## EXERCISE DETAILS
Reproduce this listing from its first line through the line with "Псевдоксенон HIR", inclusive, leaving out all that follows.

## ENTRIES SHOWN
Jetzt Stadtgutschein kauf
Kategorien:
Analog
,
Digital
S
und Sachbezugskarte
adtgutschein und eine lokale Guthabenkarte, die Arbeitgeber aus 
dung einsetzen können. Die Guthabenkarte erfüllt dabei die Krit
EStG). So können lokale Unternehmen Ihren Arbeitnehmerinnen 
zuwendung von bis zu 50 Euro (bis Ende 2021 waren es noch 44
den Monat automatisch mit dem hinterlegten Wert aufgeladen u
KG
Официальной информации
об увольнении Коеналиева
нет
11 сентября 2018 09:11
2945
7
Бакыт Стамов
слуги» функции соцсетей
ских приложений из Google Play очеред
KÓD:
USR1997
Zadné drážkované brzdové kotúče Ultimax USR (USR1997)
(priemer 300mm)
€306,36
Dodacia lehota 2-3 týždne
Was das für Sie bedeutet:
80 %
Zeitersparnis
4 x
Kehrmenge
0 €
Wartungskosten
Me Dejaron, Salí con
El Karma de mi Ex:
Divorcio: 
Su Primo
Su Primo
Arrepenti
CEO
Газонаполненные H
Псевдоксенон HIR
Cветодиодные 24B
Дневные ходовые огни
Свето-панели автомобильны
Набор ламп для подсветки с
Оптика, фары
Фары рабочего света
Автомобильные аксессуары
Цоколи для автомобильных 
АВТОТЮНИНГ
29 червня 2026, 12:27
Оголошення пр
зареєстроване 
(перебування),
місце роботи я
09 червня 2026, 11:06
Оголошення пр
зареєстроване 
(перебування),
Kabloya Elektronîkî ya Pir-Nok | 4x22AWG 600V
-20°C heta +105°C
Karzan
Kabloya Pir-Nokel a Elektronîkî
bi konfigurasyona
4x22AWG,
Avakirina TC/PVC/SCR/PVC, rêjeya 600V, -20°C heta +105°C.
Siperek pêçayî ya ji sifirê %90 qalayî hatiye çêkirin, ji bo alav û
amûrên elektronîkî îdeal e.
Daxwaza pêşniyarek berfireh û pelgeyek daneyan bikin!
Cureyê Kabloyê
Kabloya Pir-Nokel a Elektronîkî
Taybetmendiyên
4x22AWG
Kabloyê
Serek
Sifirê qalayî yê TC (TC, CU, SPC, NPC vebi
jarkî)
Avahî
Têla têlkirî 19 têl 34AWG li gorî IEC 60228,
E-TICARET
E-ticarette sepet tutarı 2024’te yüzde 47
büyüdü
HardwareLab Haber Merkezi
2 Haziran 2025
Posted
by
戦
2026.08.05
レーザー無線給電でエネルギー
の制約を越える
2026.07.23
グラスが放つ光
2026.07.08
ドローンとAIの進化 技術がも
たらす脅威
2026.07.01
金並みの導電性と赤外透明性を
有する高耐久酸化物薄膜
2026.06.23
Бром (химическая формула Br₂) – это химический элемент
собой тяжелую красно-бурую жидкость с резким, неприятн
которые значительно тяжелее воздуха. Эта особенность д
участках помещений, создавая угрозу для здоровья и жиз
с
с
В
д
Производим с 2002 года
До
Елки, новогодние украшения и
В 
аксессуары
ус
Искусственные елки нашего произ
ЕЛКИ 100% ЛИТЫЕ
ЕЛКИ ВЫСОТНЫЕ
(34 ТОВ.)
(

## RESPONSE AREA
Jetzt Stadtgutschein kauf
Kategorien:
Analog
,
Digital
S
und Sachbezugskarte
adtgutschein und eine lokale Guthabenkarte, die Arbeitgeber aus 
dung einsetzen können. Die Guthabenkarte erfüllt dabei die Krit
EStG). So können lokale Unternehmen Ihren Arbeitnehmerinnen 
zuwendung von bis zu 50 Euro (bis Ende 2021 waren es noch 44
den Monat automatisch mit dem hinterlegten Wert aufgeladen u
KG
Официальной информации
об увольнении Коеналиева
нет
11 сентября 2018 09:11
2945
7
Бакыт Стамов
слуги» функции соцсетей
ских приложений из Google Play очеред
KÓD:
USR1997
Zadné drážkované brzdové kotúče Ultimax USR (USR1997)
(priemer 300mm)
€306,36
Dodacia lehota 2-3 týždne
Was das für Sie bedeutet:
80 %
Zeitersparnis
4 x
Kehrmenge
0 €
Wartungskosten
Me Dejaron, Salí con
El Karma de mi Ex:
Divorcio: 
Su Primo
Su Primo
Arrepenti
CEO
Газонаполненные H
Псевдоксенон HIR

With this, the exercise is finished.